How to solve the following PDE?
\begin{align*}
u_t – u_{xx} = tx & \; ; 0<x<\pi, t>0 \\
u(x,0)=1 &\; ; 0\le x\le \pi\\
u_x(0, t) = u_x(\pi , t)=0&\; ; t> 0
\end{align*}
For homogenous equation, the solution seems to be constant $u(t,x) = 1$. Book says to consider $u(t,x) = \sum_{k\ge 0} c_k(t) v_k(x)$ where $v_k(x)$ is (spatial) solution of homogeneous problem. But I can't seem to solve it, if I put $v(x) = 1$, I get $u(t,x) = \frac{t^2}{2}x + 1$ which does not fit in the last boundary condition.
Thanks for you help!!
Best Answer
To solve the heat equation, using the separation of variables and decomposition into Fourier series usually works well.
Consider the homogeneous equation \begin{align*} & u_t-u_{xx}=0\\ & u_x(0,t)=u_x(\pi,t)=0 \end{align*} whitout bothering about the initial condition. We wish to find solutions of the form $u(x,t)=c(t)v(x)$. Plugging this into the equation, we get $$ c'(t)v(x)-c(t)v''(x)=0. $$ This equation has to be true for any $x,t$, which means there exists $k\geq0$ such that $c'=\pm k^2 c$ and $v''=\pm k^2 v$. We only seek physically relevant solutions, so we can disregard the case $c'=k^2c$, because it would lead to a diverging solution when $t\to+\infty$. The equation for $v$ becomes $v'+k^2v=0$, and the general solution of this equation is $$ \{x\mapsto A\cos(kx)+B\sin(kx),\;A,B\in\mathbb{R}\} $$ The condition $u_x(0,t)=u_x(\pi,t)=0$ implies $B=0$ and $k\in\mathbb{N}$. Thus, for $k\in\mathbb{N}$, let $$ \boxed{v_k:x\mapsto A_k\cos(kx)}. $$ Note that this will be very convenient for Fourier series.
Now, what if we plug a function $u_k(x,t)=c_k(t)v_k(t)$, where $c_k$ is to be determined, into $u_t-u_{xx}$? We get $$ (c'_k(t)+k^2c_k(t))A_k\cos(kx) $$ We want to find $u(x,t)=\sum{k\geq0} u_k(x,t)$ such that it verifies the inhomogeneous equation, so we seek $c_k$ such that $$ (c'_k(t)+k^2c_k(t))A_k\cos(kx)=tA_k\cos(kx) $$ which is equivalent, assuming continuity, to $$ c'_k(t)+k^2c_k(t)=t $$ If $k=0$, the solution is $\boxed{c_0(t)=t^2/2+B_0}$.

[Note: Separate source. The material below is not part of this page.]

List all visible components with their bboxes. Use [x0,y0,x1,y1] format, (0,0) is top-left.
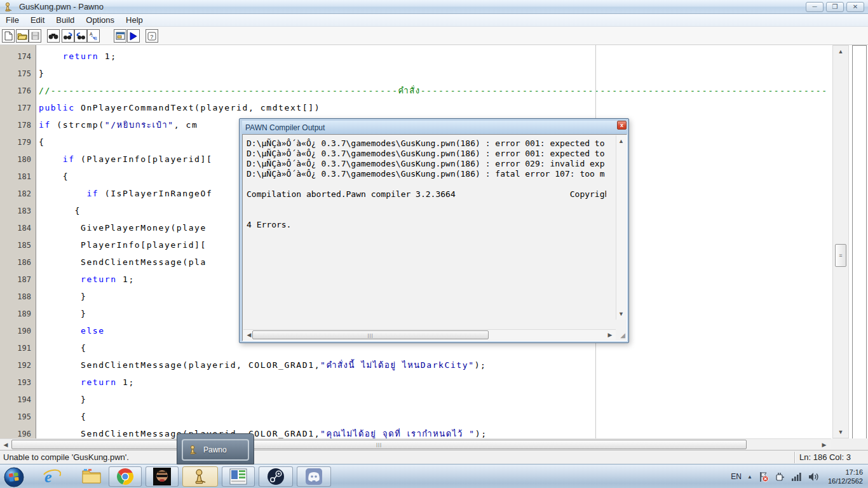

Assume that $k>0$. One solution to the homogeneous version of this equation is $\lambda(t)=\exp(-k^2t)$. Using the variation of parameters, $c_k=y\lambda$ with $y'(t)=t\exp(k^2t)$, thus $$ \boxed{c_k:t\mapsto\frac{1}{k^4}(tk^2-1)+B_k\exp(-k^2t)}. $$
Consider $u(x,t)=\sum_{k\geq0}c_k(t)v_k(x)$. We want $u$ to be a solution of the PDE. $$ u_t-u_{xx}=\sum_{k\geq0} tA_k\cos(kx)=t\sum_{k\geq0} A_k\cos(kx)=tx $$ thus $$ A_k=\frac{2}{\pi}\int_0^\pi x\cos(kx)\mathrm{d}x=\begin{cases}\pi&\text{if }k=0 \\ \frac{2}{\pi}\frac{(-1)^k-1}{k^2} & \text{if not}\end{cases} $$ Finally, we need to make sure $u$ verifies the boundary conditions. We already have $u_x(0,t)=u_x(\pi,t)=0$, so the only remaining problem is $u(x,0)=1$. $$ u(x,0)=B_0A_0+\sum_{k\geq1}\left(B_k-\frac{1}{k^4}\right)v_k(x). $$ Therefore, setting $$ B_k=\begin{cases}1/A_0=1/\pi & \text{if }k=0 \\ \frac{1}{k^4} &\text{if not}\end{cases} $$ solves the problem.